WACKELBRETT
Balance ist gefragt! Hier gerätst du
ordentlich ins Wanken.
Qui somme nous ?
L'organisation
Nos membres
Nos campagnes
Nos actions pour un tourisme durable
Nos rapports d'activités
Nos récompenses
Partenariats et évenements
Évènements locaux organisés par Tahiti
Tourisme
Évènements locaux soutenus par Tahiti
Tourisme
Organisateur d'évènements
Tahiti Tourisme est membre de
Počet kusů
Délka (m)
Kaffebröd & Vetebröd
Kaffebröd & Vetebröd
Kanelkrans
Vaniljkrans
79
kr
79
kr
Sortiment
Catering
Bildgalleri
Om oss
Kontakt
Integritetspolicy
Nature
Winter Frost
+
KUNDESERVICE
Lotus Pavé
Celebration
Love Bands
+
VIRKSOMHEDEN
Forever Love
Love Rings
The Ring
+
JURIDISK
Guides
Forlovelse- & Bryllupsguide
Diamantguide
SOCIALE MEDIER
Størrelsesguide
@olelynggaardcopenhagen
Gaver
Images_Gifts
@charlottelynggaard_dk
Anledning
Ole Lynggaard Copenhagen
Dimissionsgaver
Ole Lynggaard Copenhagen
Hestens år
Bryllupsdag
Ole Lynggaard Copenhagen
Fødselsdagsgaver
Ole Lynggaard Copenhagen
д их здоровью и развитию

* * *

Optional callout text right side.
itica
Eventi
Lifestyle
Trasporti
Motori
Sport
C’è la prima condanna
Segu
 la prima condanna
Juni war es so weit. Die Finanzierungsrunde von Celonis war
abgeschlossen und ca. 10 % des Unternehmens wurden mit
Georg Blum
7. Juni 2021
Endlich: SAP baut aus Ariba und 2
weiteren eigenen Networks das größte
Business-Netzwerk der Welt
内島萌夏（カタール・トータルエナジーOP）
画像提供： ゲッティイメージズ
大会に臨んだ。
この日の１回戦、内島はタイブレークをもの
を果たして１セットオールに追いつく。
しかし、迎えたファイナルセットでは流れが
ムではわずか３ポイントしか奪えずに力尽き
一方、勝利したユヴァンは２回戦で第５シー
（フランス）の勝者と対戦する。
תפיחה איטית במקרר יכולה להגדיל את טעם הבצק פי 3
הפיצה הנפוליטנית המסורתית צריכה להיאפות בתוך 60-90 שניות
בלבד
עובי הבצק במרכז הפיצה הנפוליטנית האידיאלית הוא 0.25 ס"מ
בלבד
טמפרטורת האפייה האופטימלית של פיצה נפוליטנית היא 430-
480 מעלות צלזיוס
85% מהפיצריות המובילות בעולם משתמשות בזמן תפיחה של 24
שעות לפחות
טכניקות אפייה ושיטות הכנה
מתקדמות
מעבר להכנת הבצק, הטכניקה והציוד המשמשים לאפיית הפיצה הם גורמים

● EXERCISE: Starting at the line with "WACKELBRETT" and ending at the line with "д их здоровью и развитию", print each line of the listing above exactly, with no other lines.

● SOLUTION FOR THIS PROBLEM:
WACKELBRETT
Balance ist gefragt! Hier gerätst du
ordentlich ins Wanken.
Qui somme nous ?
L'organisation
Nos membres
Nos campagnes
Nos actions pour un tourisme durable
Nos rapports d'activités
Nos récompenses
Partenariats et évenements
Évènements locaux organisés par Tahiti
Tourisme
Évènements locaux soutenus par Tahiti
Tourisme
Organisateur d'évènements
Tahiti Tourisme est membre de
Počet kusů
Délka (m)
Kaffebröd & Vetebröd
Kaffebröd & Vetebröd
Kanelkrans
Vaniljkrans
79
kr
79
kr
Sortiment
Catering
Bildgalleri
Om oss
Kontakt
Integritetspolicy
Nature
Winter Frost
+
KUNDESERVICE
Lotus Pavé
Celebration
Love Bands
+
VIRKSOMHEDEN
Forever Love
Love Rings
The Ring
+
JURIDISK
Guides
Forlovelse- & Bryllupsguide
Diamantguide
SOCIALE MEDIER
Størrelsesguide
@olelynggaardcopenhagen
Gaver
Images_Gifts
@charlottelynggaard_dk
Anledning
Ole Lynggaard Copenhagen
Dimissionsgaver
Ole Lynggaard Copenhagen
Hestens år
Bryllupsdag
Ole Lynggaard Copenhagen
Fødselsdagsgaver
Ole Lynggaard Copenhagen
д их здоровью и развитию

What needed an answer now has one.